What comes to mind when you hear the phrase “Middle-Class Millionaire”? Do you think it’s a typo? Maybe a myth or a fairy tale?

This might come as a surprise to you, but middle-class millionaires do exist! And there are millions of them out there hiding in plain sight.

Despite the stereotypes of millionaires plastered on the news or social media, middle-class Americans can become millionaires. In fact, anyone can—yes, even you.

How Did Most Millionaires Grow Up?

The largest study of millionaires ever done shows that most millionaires didn’t grow up in wealthy families. In fact, 8 in 10 millionaires we surveyed said they come from families at or below the middle-class income level.

When we break that down, almost half of all millionaires (48%) described their parents’ household as middle class, 27% described it as lower-middle class, and over 4% of them described it as lower class.

Let those stats sink in. Half of millionaires come from middle-class homes. And one in four come from the lower-middle class. If there’s one message you should get out this, here it is: Becoming a millionaire is definitely possible—you just have to work for it.

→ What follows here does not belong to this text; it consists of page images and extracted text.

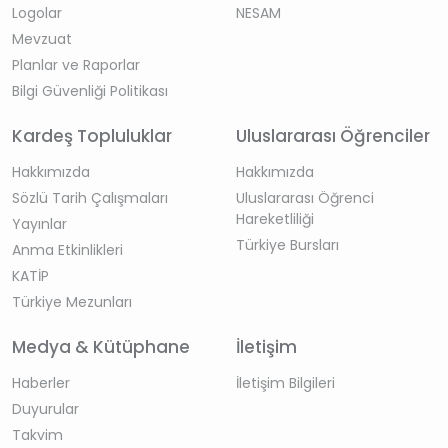
Logolar
NESAM
Mevzuat
Planlar ve Raporlar
Bilgi Güvenliği Politikası
Kardeş Topluluklar
Uluslararası Öğrenciler
Hakkımızda
Hakkımızda
Sözlü Tarih Çalışmaları
Uluslararası Öğrenci
Hareketliliği
Yayınlar
Türkiye Bursları
Anma Etkinlikleri
KATİP
Türkiye Mezunları
Medya & Kütüphane
İletişim
Haberler
İletişim Bilgileri
Duyurular
Takvim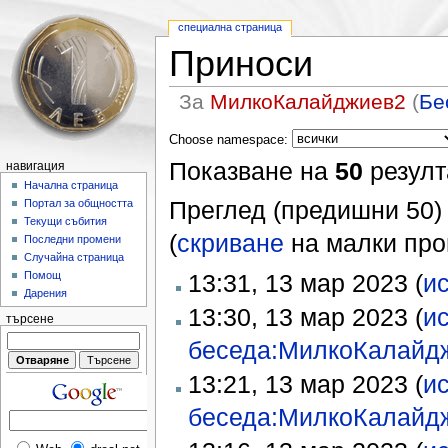
специална страница
Приноси
За
МилкоКалайджиев2
(
Бе
Choose namespace:
Показване на
50
резулт
навигация
Начална страница
Преглед (предишни 50) 
Портал за общността
Текущи събития
(
скриване
на малки пром
Последни промени
Случайна страница
13:31, 13 мар 2023 (
и
Помощ
Дарения
13:30, 13 мар 2023 (
и
търсене
беседа:МилкоКалайд
13:21, 13 мар 2023 (
и
беседа:МилкоКалайд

How Two People Like You Became Millionaires

As a part of our research, we asked some folks to tell us their stories and share some “secrets” that helped them reach millionaire status. Here’s one of those stories that proves your background doesn’t matter:

Thomas grew up in the Midwest and started with literally nothing. In fact, he remembers only having two shirts and two pairs of pants for a long stretch of his childhood. He came from a dysfunctional family with an alcoholic father and a mother who struggled with mental health issues. As a result, he was in and out of three or four different foster homes as a child, and both of his parents died far too young. Those early years taught him two important lessons: First, he learned that drinking alcohol would lead him away from future success, and second, he knew that he did not like being poor. Despite coming out of poverty, loss, and hardship, Thomas had a clear vision for where he wanted his life to go, but he knew he’d have to work for it.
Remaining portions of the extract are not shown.